As rank-and-file senators grow more worried that a controversial teacher bonus program could be slipped into the annual budget for the second year in a row, Senate President Andy Gardiner said this evening he endorses that approach as a possible "appropriate" compromise with the House.
"It was in the implementing bill last year. I think it’s an issue that’s very important to the speaker-designate (Rep. Richard Corcoran), and it’s not a new issue," Gardiner, R-Orlando, said of the "Best & Brightest" program that awards bonuses to "highly effective" teachers based on their high school SAT/ACT scores.
"Maybe that’s the compromise -– where instead of codifying it in statute in Senate Bill 524, it’s a one-year implementation," Gardiner said, referencing a massive education bill that includes permanently extending the bonuses.
"I think that might be appropriate, but I’ll leave that to the chairs to see if they want to do that," he said.
Senate Appropriations Chairman Tom Lee, R-Brandon, and Corcoran, R-Land O'Lakes, are still negotiating the 2016-17 budget in conference committee.
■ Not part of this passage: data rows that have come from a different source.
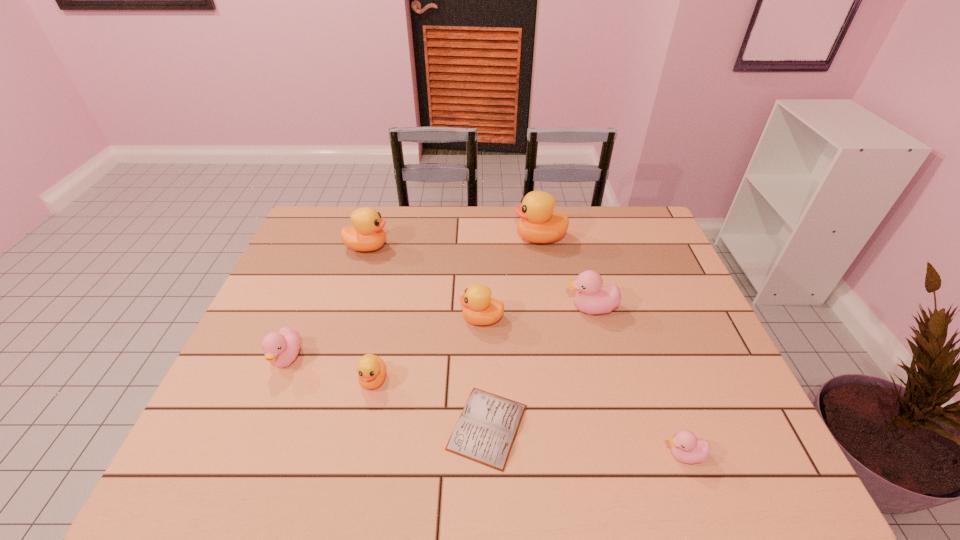 What are the coordinates of `free space located on the back of the diary` in the screenshot? It's located at (487, 357).

At what (x,y) coordinates should I click in order to perform the action: click on duckling that is at the near edge. Please return your answer as a coordinate pair (x, y). The height and width of the screenshot is (540, 960). Looking at the image, I should click on (685, 446).

Locate an element on the screen. The width and height of the screenshot is (960, 540). diary that is at the near edge is located at coordinates (486, 430).

Where is `object that is at the left edge`? The width and height of the screenshot is (960, 540). object that is at the left edge is located at coordinates (281, 348).

Locate an element on the screen. object located in the right edge section of the desktop is located at coordinates click(x=685, y=446).

Identify the location of object at the near right corner. (685, 446).

In the image, there is a desktop. Where is `vacant space at the far edge`? This screenshot has width=960, height=540. vacant space at the far edge is located at coordinates (508, 218).

The width and height of the screenshot is (960, 540). In the image, there is a desktop. In order to click on free space at the near edge in this screenshot , I will do `click(270, 465)`.

Where is `vacant space at the left edge of the desktop`? vacant space at the left edge of the desktop is located at coordinates (314, 284).

You are a GUI agent. You are given a task and a screenshot of the screen. Output one action in this format:
    pyautogui.click(x=<x>, y=<y>)
    Task: Click on the vacant space at the right edge
    
    Given the screenshot: What is the action you would take?
    pyautogui.click(x=705, y=325) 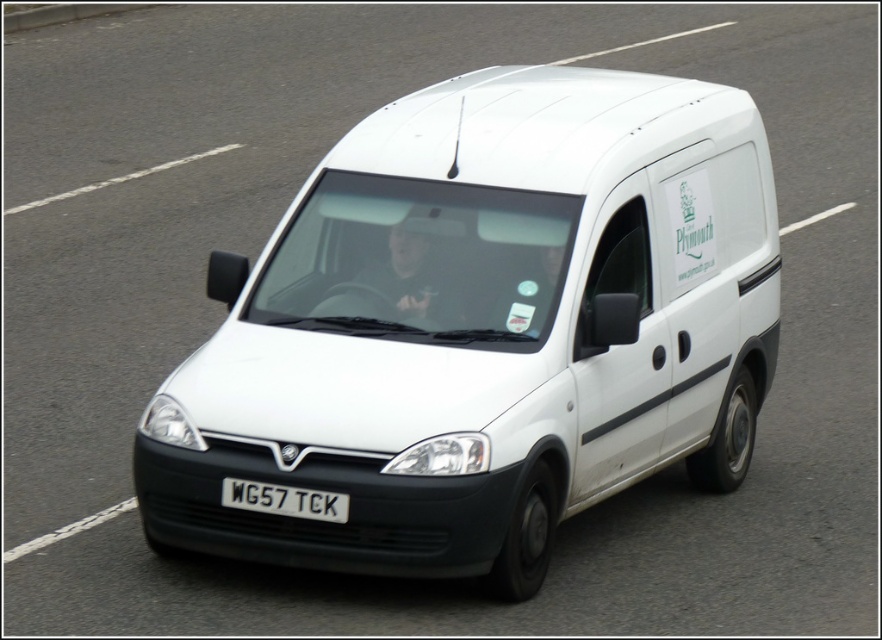 Between white matte van at center and white plastic license plate at center, which one appears on the right side from the viewer's perspective?

white matte van at center is more to the right.

Identify the location of white matte van at center. (482, 326). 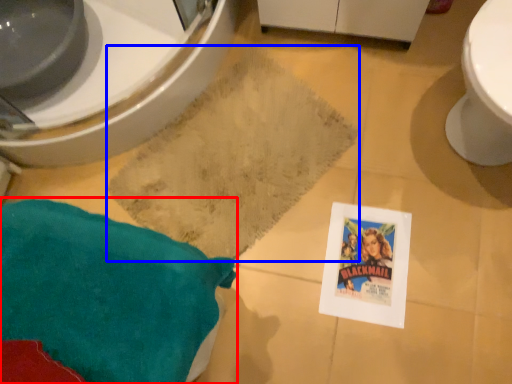 Question: Which point is further to the camera, throw pillow (highlighted by a red box) or bath mat (highlighted by a blue box)?

Choices:
 (A) throw pillow
 (B) bath mat

Answer: (B) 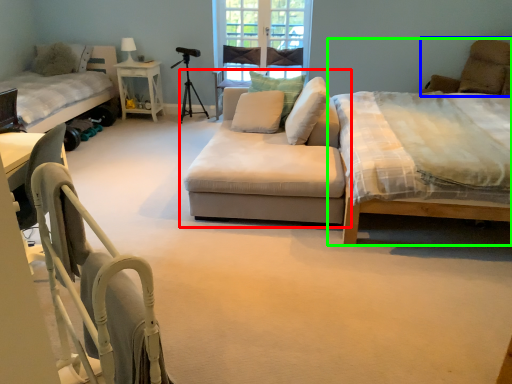 Question: Based on their relative distances, which object is nearer to studio couch (highlighted by a red box)? Choose from couch (highlighted by a blue box) and bed (highlighted by a green box).

Choices:
 (A) couch
 (B) bed

Answer: (A) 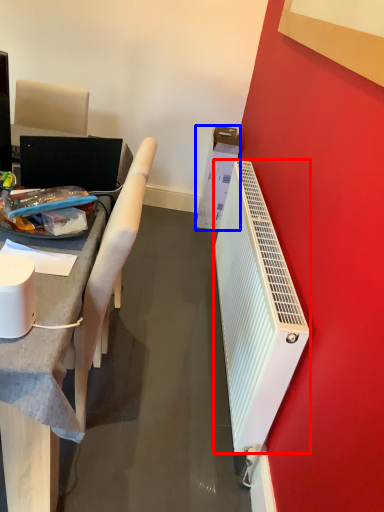 Question: Which point is closer to the camera, radiator (highlighted by a red box) or box (highlighted by a blue box)?

Choices:
 (A) radiator
 (B) box

Answer: (A) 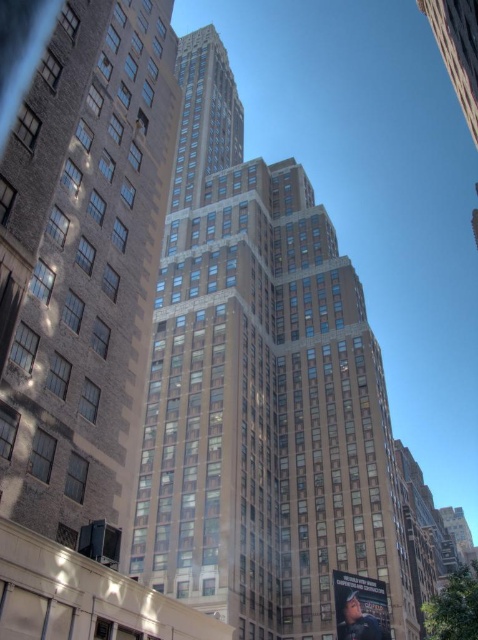 Is brown stone building at center behind brown brick building at left?

Yes, brown stone building at center is behind brown brick building at left.

From the picture: Does brown stone building at center have a greater width compared to brown brick building at left?

Indeed, brown stone building at center has a greater width compared to brown brick building at left.

Between point (327, 285) and point (140, 38), which one is positioned in front?

Point (140, 38) is in front.

Where is `brown stone building at center`? Image resolution: width=478 pixels, height=640 pixels. brown stone building at center is located at coordinates tap(260, 392). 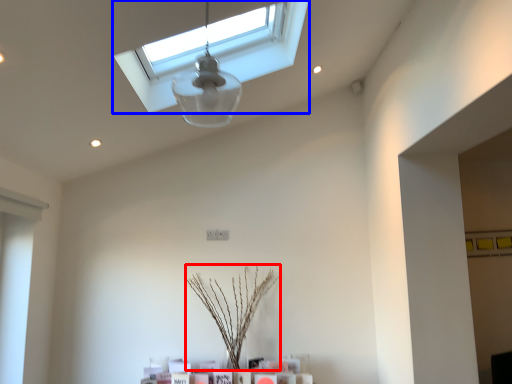 Question: Which object appears closest to the camera in this image, plant (highlighted by a red box) or window (highlighted by a blue box)?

To the frustration of some of his fellow senators (Republicans and Democrats), Lee said earlier this week he "absolutely would" consider extending the teacher bonuses for another year through implementing language -- which was how the program was enacted last year. Lee said Corcoran "deserves some deference" on his priorities, as the Senate does their's.
When asked whether the Senate should grant an up-or-down vote to the controversial policy, Gardiner told reporters: "If it’s in the budget, there will be a floor vote."